Stored entries:
━━━━━━━━━━

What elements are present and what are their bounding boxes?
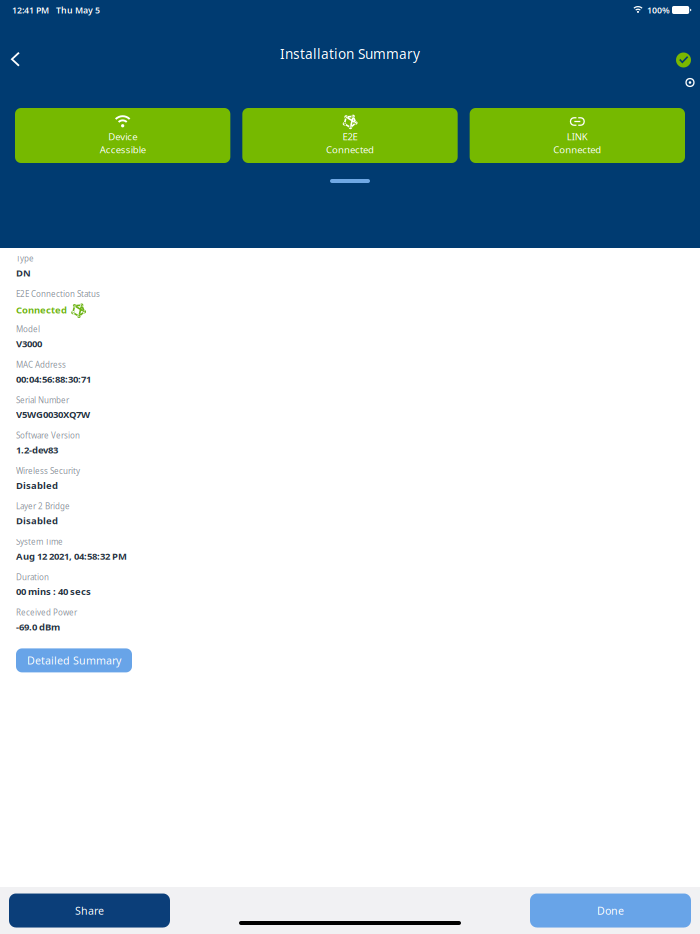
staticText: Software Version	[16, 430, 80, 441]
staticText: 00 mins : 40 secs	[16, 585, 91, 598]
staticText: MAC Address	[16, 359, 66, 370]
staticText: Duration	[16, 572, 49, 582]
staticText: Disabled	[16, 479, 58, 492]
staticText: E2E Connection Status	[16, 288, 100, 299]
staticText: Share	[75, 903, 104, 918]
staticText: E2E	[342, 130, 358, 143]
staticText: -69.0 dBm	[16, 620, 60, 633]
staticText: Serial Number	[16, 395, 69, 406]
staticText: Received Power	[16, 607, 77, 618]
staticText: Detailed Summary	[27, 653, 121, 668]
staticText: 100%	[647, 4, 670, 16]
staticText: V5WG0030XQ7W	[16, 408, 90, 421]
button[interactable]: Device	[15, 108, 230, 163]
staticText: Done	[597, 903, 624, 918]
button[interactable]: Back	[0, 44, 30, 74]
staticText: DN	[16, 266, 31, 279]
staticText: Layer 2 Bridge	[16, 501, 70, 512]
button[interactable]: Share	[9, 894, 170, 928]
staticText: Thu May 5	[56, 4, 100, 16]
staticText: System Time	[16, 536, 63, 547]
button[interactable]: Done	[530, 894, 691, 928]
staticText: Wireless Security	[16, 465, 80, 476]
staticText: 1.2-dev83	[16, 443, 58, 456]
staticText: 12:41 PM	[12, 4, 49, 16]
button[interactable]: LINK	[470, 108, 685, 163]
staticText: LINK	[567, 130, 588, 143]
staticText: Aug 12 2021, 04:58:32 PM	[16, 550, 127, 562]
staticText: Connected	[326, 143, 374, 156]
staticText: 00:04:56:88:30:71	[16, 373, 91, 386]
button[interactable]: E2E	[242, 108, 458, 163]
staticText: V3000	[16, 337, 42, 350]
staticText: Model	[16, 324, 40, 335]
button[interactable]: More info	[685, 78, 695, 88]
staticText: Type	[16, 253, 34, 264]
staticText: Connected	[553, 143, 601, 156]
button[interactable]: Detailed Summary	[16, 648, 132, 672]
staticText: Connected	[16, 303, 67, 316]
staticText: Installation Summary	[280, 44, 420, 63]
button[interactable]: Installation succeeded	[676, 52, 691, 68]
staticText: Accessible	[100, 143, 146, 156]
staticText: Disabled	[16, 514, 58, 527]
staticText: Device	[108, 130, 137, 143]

━━━━━━━━━━

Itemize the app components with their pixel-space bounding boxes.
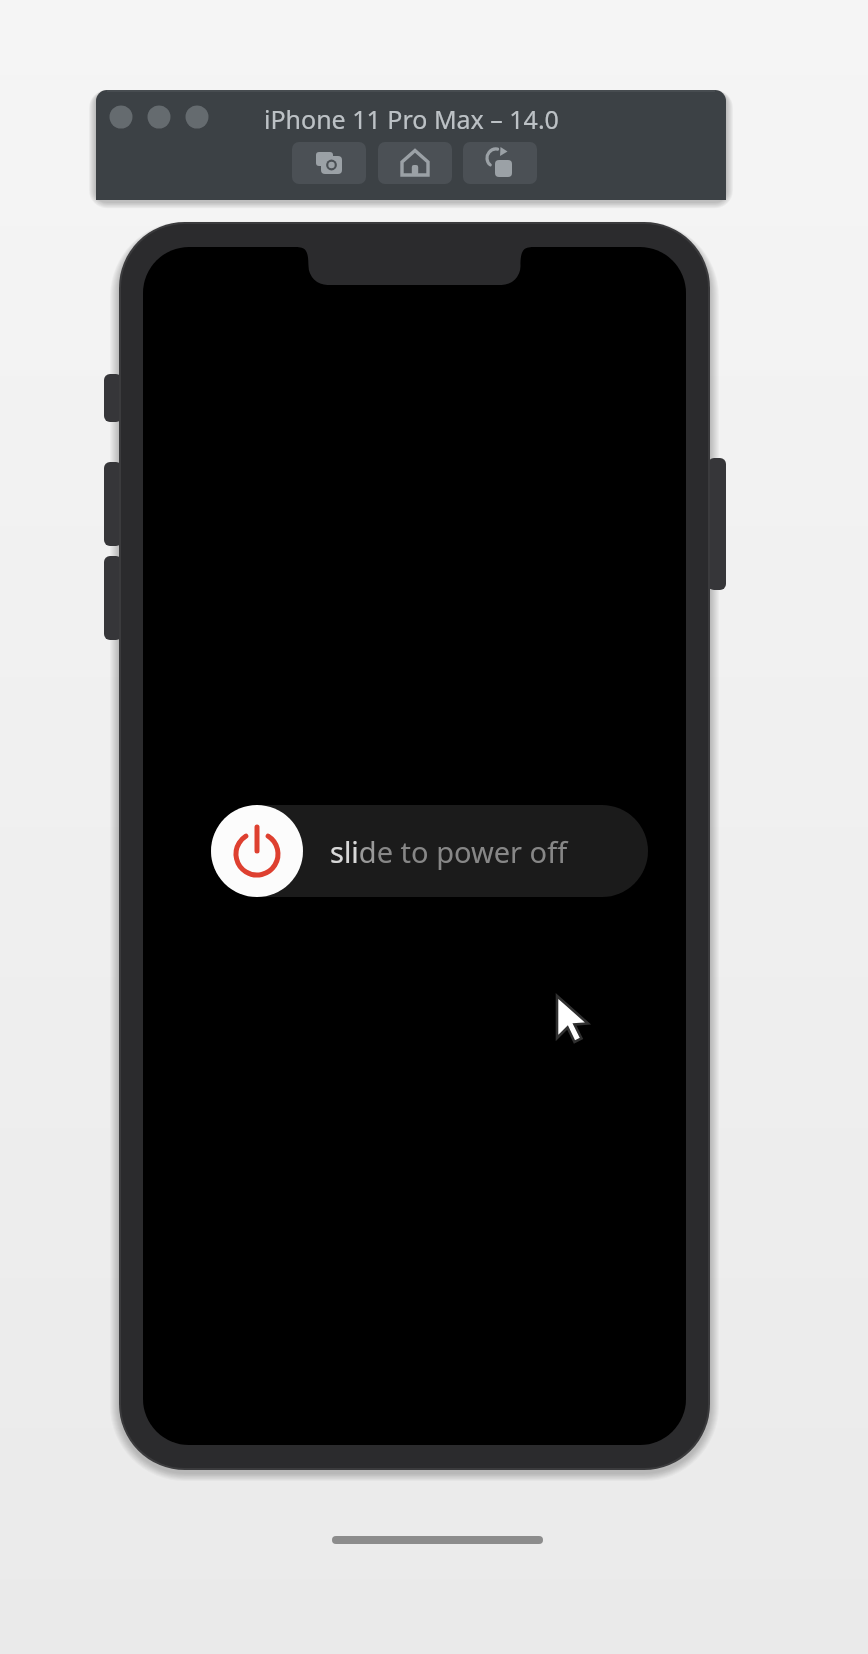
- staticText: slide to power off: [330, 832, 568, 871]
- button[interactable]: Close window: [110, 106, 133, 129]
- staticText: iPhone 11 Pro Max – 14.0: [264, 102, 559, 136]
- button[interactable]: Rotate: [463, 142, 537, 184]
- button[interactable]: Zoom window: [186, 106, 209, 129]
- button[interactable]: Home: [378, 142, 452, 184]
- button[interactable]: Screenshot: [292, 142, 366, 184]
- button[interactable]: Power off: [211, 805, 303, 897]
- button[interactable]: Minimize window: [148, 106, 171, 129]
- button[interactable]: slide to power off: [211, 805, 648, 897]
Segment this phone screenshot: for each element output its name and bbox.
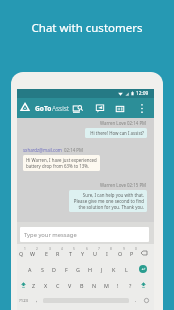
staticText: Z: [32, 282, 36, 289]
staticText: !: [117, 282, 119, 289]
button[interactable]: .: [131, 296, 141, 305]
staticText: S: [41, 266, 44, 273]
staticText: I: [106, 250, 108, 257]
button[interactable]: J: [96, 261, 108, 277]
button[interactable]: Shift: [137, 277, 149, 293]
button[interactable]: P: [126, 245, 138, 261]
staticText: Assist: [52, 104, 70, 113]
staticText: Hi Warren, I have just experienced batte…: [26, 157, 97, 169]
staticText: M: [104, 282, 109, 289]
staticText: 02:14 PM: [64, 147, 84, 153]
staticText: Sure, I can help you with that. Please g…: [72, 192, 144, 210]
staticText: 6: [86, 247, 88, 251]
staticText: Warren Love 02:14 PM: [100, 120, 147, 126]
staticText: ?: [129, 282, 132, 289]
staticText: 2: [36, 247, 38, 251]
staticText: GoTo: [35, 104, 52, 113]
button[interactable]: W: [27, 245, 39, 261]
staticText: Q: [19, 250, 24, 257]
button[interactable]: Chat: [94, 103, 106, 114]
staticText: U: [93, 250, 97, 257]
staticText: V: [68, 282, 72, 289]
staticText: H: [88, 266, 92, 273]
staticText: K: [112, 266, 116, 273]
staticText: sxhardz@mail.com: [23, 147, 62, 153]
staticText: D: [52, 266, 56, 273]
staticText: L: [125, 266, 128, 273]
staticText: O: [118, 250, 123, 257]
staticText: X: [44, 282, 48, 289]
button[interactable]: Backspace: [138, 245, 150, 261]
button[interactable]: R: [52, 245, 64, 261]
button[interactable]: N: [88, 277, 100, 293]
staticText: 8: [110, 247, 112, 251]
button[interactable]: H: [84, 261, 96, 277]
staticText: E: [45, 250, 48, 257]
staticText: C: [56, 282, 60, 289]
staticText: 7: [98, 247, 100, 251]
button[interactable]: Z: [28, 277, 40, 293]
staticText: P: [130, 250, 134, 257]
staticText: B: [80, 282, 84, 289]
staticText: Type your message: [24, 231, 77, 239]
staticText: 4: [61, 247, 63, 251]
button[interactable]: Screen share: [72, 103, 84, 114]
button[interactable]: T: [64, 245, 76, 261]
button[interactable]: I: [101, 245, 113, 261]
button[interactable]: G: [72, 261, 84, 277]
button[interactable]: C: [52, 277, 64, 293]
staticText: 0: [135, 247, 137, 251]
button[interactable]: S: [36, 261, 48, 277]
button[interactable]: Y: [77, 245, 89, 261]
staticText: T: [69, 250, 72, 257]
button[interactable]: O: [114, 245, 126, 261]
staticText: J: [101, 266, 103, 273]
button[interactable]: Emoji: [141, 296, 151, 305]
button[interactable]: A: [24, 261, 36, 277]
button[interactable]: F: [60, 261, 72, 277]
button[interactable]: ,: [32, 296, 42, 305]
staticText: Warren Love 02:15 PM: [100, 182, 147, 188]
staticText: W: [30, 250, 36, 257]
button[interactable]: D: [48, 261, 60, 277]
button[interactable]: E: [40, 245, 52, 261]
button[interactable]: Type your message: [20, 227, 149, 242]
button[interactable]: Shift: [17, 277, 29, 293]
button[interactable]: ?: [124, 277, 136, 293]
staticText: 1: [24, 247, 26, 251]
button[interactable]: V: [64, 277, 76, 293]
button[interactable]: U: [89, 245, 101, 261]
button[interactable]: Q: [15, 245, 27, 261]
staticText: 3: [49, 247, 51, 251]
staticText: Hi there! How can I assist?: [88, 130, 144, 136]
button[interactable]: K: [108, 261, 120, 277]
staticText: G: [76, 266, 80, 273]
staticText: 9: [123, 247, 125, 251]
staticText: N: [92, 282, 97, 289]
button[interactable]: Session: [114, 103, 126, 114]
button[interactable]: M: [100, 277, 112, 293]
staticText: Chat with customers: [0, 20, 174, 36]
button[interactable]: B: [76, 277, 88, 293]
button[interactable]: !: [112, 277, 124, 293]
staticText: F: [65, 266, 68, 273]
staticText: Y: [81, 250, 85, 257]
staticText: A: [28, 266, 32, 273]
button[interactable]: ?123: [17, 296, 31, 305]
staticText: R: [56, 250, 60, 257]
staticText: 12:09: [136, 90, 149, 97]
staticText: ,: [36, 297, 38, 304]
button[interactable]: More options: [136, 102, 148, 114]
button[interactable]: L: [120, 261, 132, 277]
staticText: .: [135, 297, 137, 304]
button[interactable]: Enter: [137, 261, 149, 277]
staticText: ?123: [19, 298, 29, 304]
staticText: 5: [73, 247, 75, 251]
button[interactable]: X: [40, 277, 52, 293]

━━━━━━━━━━

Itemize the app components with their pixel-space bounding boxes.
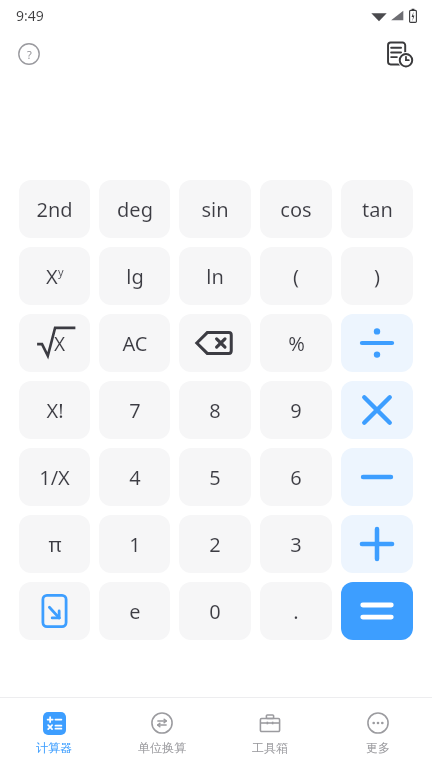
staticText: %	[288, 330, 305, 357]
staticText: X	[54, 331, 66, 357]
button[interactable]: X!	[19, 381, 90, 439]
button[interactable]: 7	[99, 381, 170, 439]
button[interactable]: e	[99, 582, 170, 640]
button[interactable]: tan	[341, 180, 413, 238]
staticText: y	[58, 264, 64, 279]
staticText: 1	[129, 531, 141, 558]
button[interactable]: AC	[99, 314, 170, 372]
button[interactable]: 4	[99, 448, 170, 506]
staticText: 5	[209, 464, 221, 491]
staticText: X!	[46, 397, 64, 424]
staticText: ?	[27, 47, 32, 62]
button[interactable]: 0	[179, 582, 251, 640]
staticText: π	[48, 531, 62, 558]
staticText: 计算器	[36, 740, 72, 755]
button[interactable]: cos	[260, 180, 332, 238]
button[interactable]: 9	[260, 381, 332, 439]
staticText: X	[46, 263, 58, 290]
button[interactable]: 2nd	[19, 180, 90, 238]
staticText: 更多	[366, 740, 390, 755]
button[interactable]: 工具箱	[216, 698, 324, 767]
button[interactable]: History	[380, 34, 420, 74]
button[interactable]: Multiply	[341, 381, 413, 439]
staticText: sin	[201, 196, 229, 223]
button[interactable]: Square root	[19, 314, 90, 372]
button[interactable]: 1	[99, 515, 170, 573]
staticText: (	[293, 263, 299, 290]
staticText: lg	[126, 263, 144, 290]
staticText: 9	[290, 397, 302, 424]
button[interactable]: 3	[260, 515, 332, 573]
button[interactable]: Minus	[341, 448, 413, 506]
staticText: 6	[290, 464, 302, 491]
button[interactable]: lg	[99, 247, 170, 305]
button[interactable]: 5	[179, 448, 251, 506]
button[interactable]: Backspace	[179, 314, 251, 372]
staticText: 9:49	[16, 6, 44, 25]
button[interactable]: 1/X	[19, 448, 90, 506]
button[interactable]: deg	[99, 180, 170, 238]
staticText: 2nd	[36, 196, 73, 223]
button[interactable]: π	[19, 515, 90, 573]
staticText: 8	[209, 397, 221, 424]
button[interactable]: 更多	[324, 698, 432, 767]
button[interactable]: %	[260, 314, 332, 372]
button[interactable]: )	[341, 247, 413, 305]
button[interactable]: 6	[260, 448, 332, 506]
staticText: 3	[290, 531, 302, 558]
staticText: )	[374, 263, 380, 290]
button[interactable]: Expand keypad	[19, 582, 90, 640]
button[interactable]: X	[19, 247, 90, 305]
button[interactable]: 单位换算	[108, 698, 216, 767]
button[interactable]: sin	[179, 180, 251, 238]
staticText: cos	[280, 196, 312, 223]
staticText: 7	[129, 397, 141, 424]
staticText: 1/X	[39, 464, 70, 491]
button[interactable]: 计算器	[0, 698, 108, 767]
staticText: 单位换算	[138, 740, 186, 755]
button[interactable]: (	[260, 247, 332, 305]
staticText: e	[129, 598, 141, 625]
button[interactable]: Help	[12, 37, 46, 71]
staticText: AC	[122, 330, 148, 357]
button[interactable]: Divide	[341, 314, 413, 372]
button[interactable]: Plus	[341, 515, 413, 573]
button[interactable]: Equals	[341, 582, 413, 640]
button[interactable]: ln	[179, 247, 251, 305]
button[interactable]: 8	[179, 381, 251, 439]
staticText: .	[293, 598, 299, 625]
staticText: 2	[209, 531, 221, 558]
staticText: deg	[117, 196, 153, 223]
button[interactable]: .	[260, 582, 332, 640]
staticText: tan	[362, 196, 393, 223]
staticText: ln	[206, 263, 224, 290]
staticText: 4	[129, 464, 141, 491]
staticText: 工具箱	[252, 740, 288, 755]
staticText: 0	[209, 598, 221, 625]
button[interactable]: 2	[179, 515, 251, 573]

━━━━━━━━━━

What needs to be done » Exactly how many lines of the records hold "Backspace"? Give the number without any words.

Task output » 2